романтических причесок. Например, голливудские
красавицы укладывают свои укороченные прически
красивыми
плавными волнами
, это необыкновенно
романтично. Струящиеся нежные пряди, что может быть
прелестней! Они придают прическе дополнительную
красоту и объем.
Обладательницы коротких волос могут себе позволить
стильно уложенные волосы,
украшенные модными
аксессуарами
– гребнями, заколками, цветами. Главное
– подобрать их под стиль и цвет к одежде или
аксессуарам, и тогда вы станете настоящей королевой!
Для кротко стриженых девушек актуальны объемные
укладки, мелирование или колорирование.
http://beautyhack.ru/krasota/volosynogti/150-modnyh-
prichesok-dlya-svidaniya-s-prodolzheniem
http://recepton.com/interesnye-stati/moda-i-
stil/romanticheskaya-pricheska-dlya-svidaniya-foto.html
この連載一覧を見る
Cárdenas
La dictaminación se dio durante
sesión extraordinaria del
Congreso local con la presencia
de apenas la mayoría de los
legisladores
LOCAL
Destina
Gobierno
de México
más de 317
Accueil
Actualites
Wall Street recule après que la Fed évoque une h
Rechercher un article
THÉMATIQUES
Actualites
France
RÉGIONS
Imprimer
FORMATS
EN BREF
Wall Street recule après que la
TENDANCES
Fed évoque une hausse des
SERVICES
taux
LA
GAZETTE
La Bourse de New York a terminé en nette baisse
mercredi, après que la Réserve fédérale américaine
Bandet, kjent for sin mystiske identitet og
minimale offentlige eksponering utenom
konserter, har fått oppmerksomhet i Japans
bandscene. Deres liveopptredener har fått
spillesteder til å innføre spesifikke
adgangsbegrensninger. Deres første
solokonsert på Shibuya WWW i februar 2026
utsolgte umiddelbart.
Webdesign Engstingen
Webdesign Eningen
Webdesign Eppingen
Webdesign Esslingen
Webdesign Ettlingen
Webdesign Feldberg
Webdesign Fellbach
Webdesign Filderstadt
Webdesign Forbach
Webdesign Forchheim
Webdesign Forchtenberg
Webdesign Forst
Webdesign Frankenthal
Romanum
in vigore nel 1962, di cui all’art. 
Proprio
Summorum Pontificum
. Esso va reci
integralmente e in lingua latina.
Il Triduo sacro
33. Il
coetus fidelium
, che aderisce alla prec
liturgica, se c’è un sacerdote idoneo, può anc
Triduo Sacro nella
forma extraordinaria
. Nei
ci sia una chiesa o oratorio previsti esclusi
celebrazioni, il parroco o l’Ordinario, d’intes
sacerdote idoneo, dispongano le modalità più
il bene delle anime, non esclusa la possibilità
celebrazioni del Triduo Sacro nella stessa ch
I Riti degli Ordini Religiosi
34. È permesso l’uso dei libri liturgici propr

= = = = =

## YOUR OBJECTIVE
Beginning with the line holding "La Bourse de" and ending with the line holding "celebrazioni del Triduo Sacro nella stessa ch", write out the stretch of material above exactly; add no further lines.

## YOUR SOLUTION
La Bourse de New York a terminé en nette baisse
mercredi, après que la Réserve fédérale américaine
Bandet, kjent for sin mystiske identitet og
minimale offentlige eksponering utenom
konserter, har fått oppmerksomhet i Japans
bandscene. Deres liveopptredener har fått
spillesteder til å innføre spesifikke
adgangsbegrensninger. Deres første
solokonsert på Shibuya WWW i februar 2026
utsolgte umiddelbart.
Webdesign Engstingen
Webdesign Eningen
Webdesign Eppingen
Webdesign Esslingen
Webdesign Ettlingen
Webdesign Feldberg
Webdesign Fellbach
Webdesign Filderstadt
Webdesign Forbach
Webdesign Forchheim
Webdesign Forchtenberg
Webdesign Forst
Webdesign Frankenthal
Romanum
in vigore nel 1962, di cui all’art. 
Proprio
Summorum Pontificum
. Esso va reci
integralmente e in lingua latina.
Il Triduo sacro
33. Il
coetus fidelium
, che aderisce alla prec
liturgica, se c’è un sacerdote idoneo, può anc
Triduo Sacro nella
forma extraordinaria
. Nei
ci sia una chiesa o oratorio previsti esclusi
celebrazioni, il parroco o l’Ordinario, d’intes
sacerdote idoneo, dispongano le modalità più
il bene delle anime, non esclusa la possibilità
celebrazioni del Triduo Sacro nella stessa ch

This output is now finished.